Collected data
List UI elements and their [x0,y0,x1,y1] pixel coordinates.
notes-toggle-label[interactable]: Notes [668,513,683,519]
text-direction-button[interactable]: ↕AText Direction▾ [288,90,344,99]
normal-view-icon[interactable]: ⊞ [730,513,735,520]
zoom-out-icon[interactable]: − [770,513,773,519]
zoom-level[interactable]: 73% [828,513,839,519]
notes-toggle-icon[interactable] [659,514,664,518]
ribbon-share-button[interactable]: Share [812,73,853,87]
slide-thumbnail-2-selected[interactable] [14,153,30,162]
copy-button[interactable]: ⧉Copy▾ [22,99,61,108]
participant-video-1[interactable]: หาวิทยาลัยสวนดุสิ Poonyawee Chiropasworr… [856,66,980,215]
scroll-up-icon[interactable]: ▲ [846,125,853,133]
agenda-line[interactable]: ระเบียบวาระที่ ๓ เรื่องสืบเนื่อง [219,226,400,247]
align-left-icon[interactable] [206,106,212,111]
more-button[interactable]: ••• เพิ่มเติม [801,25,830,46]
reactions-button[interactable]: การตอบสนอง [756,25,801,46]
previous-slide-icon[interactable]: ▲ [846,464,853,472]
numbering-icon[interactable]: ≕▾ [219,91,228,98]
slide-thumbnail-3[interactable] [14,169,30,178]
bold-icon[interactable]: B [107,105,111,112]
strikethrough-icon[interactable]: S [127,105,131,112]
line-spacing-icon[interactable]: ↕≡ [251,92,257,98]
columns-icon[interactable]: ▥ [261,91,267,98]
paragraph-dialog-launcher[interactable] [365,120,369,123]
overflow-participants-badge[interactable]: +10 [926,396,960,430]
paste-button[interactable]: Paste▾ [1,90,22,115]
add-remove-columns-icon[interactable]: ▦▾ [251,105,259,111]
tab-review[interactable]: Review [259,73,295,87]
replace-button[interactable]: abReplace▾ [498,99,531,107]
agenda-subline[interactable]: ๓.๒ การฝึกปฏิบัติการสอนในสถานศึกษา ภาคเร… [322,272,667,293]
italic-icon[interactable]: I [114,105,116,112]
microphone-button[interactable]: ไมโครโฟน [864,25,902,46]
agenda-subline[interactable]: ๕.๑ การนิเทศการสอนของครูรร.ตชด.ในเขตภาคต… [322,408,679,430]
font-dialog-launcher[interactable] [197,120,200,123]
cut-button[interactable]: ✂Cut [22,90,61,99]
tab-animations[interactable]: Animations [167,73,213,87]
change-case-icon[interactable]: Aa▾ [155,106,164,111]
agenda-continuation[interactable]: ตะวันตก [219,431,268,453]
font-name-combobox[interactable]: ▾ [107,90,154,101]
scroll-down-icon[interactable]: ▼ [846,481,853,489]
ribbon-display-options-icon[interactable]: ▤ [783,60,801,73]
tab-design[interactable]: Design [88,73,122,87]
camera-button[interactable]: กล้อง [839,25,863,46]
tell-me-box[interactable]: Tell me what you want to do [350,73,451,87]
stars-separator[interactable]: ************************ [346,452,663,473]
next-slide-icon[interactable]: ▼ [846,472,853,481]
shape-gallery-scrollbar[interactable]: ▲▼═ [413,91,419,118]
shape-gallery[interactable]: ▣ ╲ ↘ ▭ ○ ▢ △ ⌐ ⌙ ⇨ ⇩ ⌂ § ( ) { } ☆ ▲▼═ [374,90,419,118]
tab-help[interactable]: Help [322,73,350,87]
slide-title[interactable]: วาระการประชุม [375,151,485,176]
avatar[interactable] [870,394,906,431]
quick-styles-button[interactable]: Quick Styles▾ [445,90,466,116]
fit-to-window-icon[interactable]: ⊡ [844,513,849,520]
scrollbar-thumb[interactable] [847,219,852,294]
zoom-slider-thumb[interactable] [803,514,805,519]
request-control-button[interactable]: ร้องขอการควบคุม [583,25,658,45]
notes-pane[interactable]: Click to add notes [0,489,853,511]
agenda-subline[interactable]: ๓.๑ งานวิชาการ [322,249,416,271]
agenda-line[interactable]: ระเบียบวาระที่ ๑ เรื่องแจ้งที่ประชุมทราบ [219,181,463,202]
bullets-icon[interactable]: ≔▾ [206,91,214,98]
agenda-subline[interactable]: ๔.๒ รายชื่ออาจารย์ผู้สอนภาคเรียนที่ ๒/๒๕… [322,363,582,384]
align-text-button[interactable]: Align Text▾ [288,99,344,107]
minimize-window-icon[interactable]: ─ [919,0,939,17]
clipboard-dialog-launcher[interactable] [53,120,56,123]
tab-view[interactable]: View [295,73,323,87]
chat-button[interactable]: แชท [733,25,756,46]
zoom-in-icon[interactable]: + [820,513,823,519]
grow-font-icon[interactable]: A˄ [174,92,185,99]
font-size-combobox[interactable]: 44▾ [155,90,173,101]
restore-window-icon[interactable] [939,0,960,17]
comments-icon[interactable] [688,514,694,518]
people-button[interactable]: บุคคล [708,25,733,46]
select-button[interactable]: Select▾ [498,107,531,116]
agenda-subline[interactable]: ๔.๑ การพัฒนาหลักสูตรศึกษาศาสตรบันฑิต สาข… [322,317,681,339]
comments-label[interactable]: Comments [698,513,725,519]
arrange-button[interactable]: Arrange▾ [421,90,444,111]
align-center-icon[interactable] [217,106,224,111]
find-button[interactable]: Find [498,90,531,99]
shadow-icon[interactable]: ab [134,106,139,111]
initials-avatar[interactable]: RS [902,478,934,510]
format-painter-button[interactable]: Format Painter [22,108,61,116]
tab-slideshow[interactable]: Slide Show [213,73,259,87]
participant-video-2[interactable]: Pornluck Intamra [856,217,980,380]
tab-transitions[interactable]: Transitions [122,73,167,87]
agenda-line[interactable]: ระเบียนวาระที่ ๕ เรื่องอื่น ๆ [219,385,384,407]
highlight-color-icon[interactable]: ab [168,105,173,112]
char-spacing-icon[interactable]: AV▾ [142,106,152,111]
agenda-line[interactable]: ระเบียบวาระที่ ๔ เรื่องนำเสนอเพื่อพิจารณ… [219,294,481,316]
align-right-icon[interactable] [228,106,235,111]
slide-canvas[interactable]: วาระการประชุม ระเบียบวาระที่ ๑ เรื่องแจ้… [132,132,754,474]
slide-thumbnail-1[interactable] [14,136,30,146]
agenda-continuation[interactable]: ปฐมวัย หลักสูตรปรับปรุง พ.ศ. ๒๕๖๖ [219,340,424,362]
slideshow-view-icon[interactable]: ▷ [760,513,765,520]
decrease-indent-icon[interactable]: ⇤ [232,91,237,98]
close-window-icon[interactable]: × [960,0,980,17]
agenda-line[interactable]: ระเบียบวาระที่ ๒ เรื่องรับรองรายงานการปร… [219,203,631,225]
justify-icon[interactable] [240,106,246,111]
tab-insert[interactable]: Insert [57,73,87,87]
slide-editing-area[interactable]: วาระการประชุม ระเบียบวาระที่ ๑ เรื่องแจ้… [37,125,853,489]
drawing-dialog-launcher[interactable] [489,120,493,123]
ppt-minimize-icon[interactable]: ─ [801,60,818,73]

What the task requires: Reproduce each line of the records in which "combobox" appears.

Answer section:
font-name-combobox[interactable]: ▾ [107,90,154,101]
font-size-combobox[interactable]: 44▾ [155,90,173,101]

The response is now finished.